> What is required:
All lines below starting at the one that holds "Signs Your Horse Might Have a" and ending at the one that holds "Top 10 of 2025" should be printed exactly, ends included. Pictures should not be printed, nor anything else.
---------- The data ----------
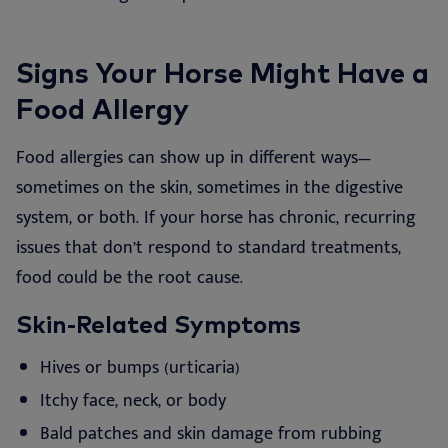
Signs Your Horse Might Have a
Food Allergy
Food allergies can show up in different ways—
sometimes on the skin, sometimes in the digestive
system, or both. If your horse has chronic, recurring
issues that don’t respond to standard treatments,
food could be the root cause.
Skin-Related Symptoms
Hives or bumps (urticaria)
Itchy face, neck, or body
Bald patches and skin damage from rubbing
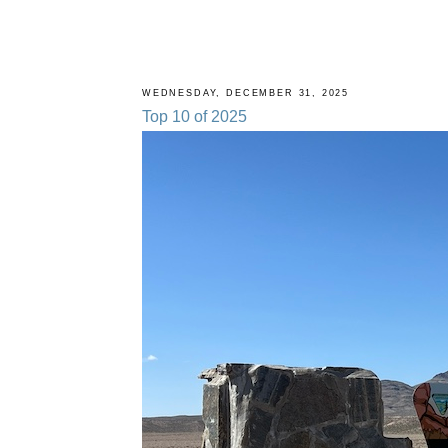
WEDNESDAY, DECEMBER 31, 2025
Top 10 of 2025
----------
---------- The data ----------
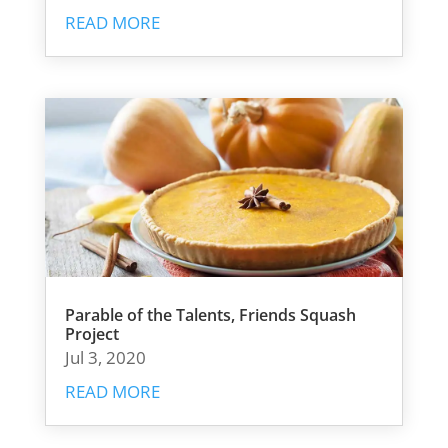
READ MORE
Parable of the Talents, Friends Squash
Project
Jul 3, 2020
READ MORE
----------
> Output below:
Signs Your Horse Might Have a
Food Allergy
Food allergies can show up in different ways—
sometimes on the skin, sometimes in the digestive
system, or both. If your horse has chronic, recurring
issues that don’t respond to standard treatments,
food could be the root cause.
Skin-Related Symptoms
Hives or bumps (urticaria)
Itchy face, neck, or body
Bald patches and skin damage from rubbing
WEDNESDAY, DECEMBER 31, 2025
Top 10 of 2025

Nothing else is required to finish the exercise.